Dispatcher: "911, what's the address of the emergency?"

Caller: "I think, I think a plane just crashed over here, a little plane."

Dispatcher: "A plane crashed?"

Caller: "Yeah, it's 600 and Division. I'm driving down here. I just seen it go and I heard it hit."

Dispatcher: "Okay, we'll get everyone en-route there."

Caller: "Alright, thanks."

LaPorte County Sheriff’s Department deputies were dispatched the general area, but didn’t locate any signs of distress. They ultimately decided the call was a false report.

The pilot and friend Hubbard was flying to meet in Plymouth became concerned when the South Bend resident never showed. That friend boarded his Cessna aircraft and retraced Hubbard’s flight path when he spotted the crash site around 12:55 p.m. EST, and dialed 911 from his plane.

Dispatcher: "911, what's the address of the emergency?"

Caller: "I can't hear you very well, I’m in an airplane. I found the plane that crashed this morning."

Dispatcher: "Is that the red plane?"

Caller: "It's the red plane, it's crashed in the field, it doesn't look too good."

Dispatcher: "if you could keep circling the area, we have our officers and everybody on the way, okay?

Caller: "Okay.”

By Monday, there was a somber feel PPC Innovations, a power parachute and ultralight repair company based at the Plymouth Municipal Airport.

"It's a small community, especially in this category of aircraft, so you think about it when you fly again. We don't know what happened yet, but all kinds of things run through a pilot's mind. People want to know what happened,” said Brian McCallen, an aviation mechanic of 14 years.

While McCallen hadn’t worked on Hubbard’s actual aircraft, he has repaired identical homebuilt models, which typically cost $16,000 to $18,000 to craft from scratch.

"It’s hard to say what happened, but the Challenger II is a well-built aircraft. It flies nice as it’s a three axis-controlled aircraft. It has ailerons, an elevators and a rudder. So it’s basically like a Cessna, but smaller,” McCallen added.

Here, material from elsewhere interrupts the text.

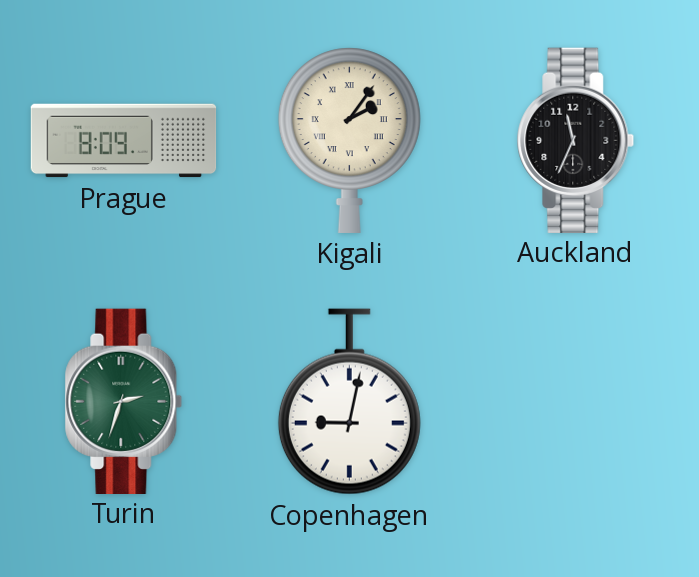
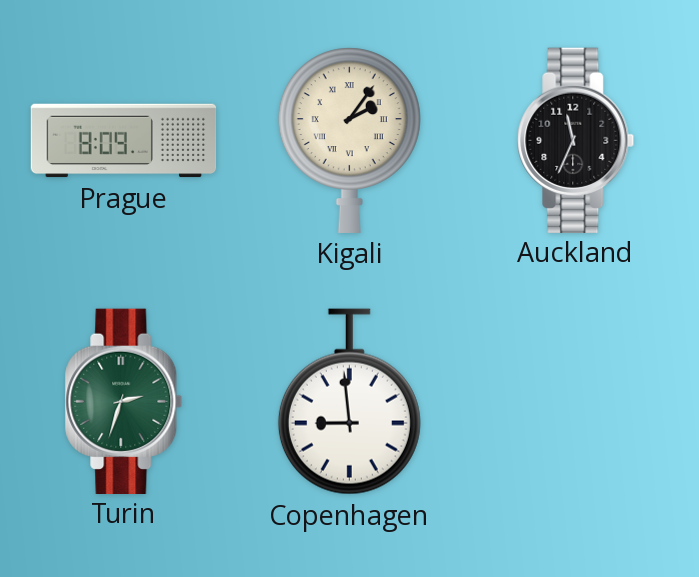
Copenhagen: 9:02 -> 8:59
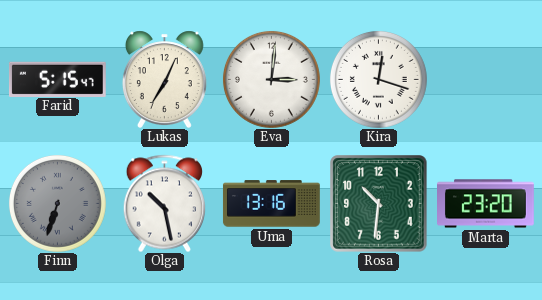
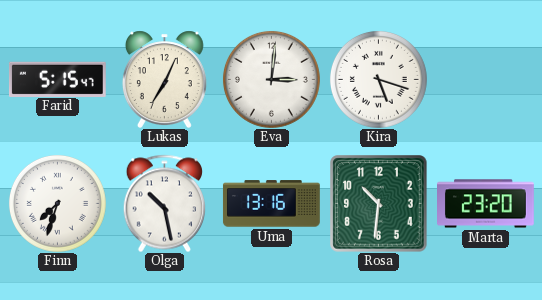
Kira: 12:18 -> 5:18
Finn: 6:33 -> 7:33
Finn dial: grey -> white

Hubbard, who lived in a modest one-story home in South Bend’s River Park neighborhood, was a self-professed handyman. NewsCenter 16 interviewed him in Feb. 2010, as he sat behind the wheel of his snow plow during a winter blizzard. However, loved ones, including his fiancé say flying and the great outdoors were his true loves.

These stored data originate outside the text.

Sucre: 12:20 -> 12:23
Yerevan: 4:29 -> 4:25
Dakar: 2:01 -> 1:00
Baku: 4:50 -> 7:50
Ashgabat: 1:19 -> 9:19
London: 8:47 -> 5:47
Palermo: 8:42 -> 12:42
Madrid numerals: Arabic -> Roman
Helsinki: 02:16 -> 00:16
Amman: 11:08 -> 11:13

Hubbard’s obituary and funeral arrangements, can be found here.

LaPorte County coroner John Sullivan tells NewsCenter 16 a preliminary autopsy report conducted at St. Joseph Hospital in Fort Wayne determined Hubbard died from blunt force trauma.

“There have been questions regarding if rescuers found him sooner, would he have survived the crash. Due to the extreme condition of his bodily injuries, I am very confident this gentleman passed when his aircraft hit the ground,” Sullivan said.

Per FAA protocol, a full toxicology test will be conducted on Hubbard’s body. Those results should be available by the end of next week.

Hubbard was not in contact with air traffic controllers. Plain and simple, he wasn't required to be. His Challenger II was also not equipped with an audio or instrument recording device.

On Monday, investigators with the National Transportation Safety Board arrived at the LaPorte Municipal Airport to process Hubbard's plane, which is being stored in a locked hangar. The NTSB will release a preliminary accident report within ten business days. The final report could take several months to a year to complete.